2004年01月16日

「神奈川県内水面漁場委員会指示」に関する訂正及び詳細

 1月9日付けの本サイトTOP NEWSにおいて、「昨年12月5日、神奈川県内水面漁場委員会は漁業法67条に基づき、外来魚のキャッチ&リリースを一部禁止する委員会指示を告示した。コクチバス(スモールマウスバス)は県内全域においてキャッチ&リリースが禁止となり、オオクチバス(ラージマウスバス)とブルーギルは神奈川県内の共同漁業権設定水域においてキャッチ&リリースが禁止となるが、オオクチバスに関しては芦ノ湖を除くとされている。なお、神奈川県において共同漁業権が設定されている水域は相模川および芦ノ湖なので、事実上オオクチバスのキャッチ&リリースが禁止されるのは相模川ということになる。期間は今年の2月1日から来年1月31日までの1年間」と報じましたが、一部事実と異なる箇所がございましたので、下記のとおり詳細をお伝えいたしますとともに訂正いたします。

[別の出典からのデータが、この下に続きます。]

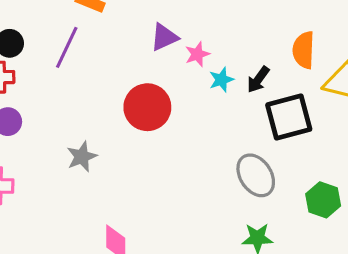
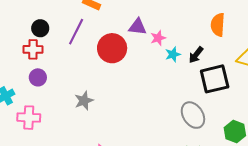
purple triangle: (164, 37) -> (138, 27), turned 30
orange semicircle: (304, 50) -> (218, 25), moved
red circle: (147, 107) -> (112, 48), moved

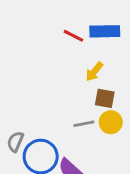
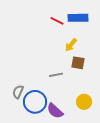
yellow circle: (111, 122) -> (84, 102), moved
gray line: (84, 124) -> (56, 75), moved

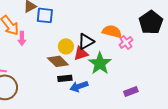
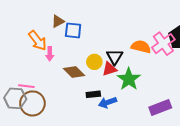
black triangle: (86, 41) -> (115, 57), turned -30
pink cross: (126, 42) -> (163, 44), moved, size x1.6
brown diamond: (58, 61) -> (74, 72), moved
purple rectangle: (131, 91) -> (160, 108), size x1.5

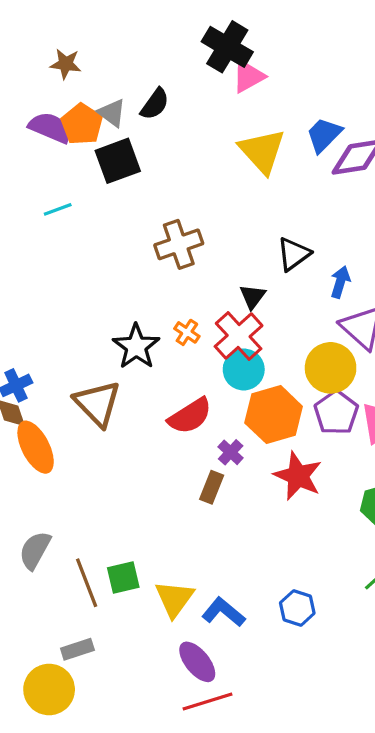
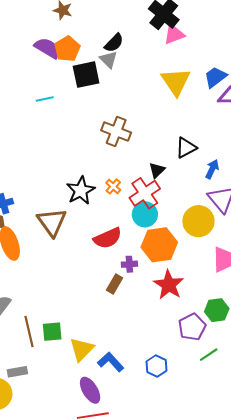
gray triangle: (112, 113) -> (108, 60), moved
brown cross: (179, 244) -> (116, 131), turned 32
purple pentagon: (336, 413) -> (192, 327), moved
purple cross: (231, 452) -> (129, 264), turned 35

平成15年(2003年)12月5日に公示された神奈川県公報には、下記のように記されています。


神奈川県内水面漁場管理委員会指示第2号

漁業法(昭和24年法律第267号)第67条第1項及び第130条第4項の規定により、
水産動物の保護を図るため、次のとおり指示する。

平成15年12月5日

神奈川県内水面漁場管理委員会
会長 菊地光男

1 指示内容
(1) コクチバスを県内の内水面(河川、湖沼及びこれと連接して一体を成すため池、
  水路等)において採捕した者は、これを生かしたたまま採捕した水域から持ち出し、
  又は採捕した水域に再び放してはならない。
(2) オオクチバス又はブルーギルを県内の内水面における共同漁業権の設定された漁場
  において採捕した者は、これらを生かしたまま採捕した水域から持ち出し、又は採捕
  した水域(オオクチバスの場合は、芦ノ湖を除く。)に再び放してはならない。
  ただし、公的機関が試験研究の用に供する場合及び内水面漁場管理委員会が必要と認
  めた場合は、この限りではない。

2 指示期間
  平成16年2月1日から平成17年1月31日まで


 コクチバス(スモールマウスバス)に関しては、神奈川県内全域の内水面において、生体の持ち出し及びリリースが禁止となります。
 オオクチバス(ラージマウスバス)に関しては、芦ノ湖以外の共同漁業権の設定された漁場において生体の持ち出し及びリリースが禁止となります。
 TOP NEWSでは「神奈川県において共同漁業権が設定されている水域は相模川および芦ノ湖なので、事実上オオクチバスのキャッチ&リリースが禁止されるのは相模川ということになる」とお伝えしましたが、これは誤りでした。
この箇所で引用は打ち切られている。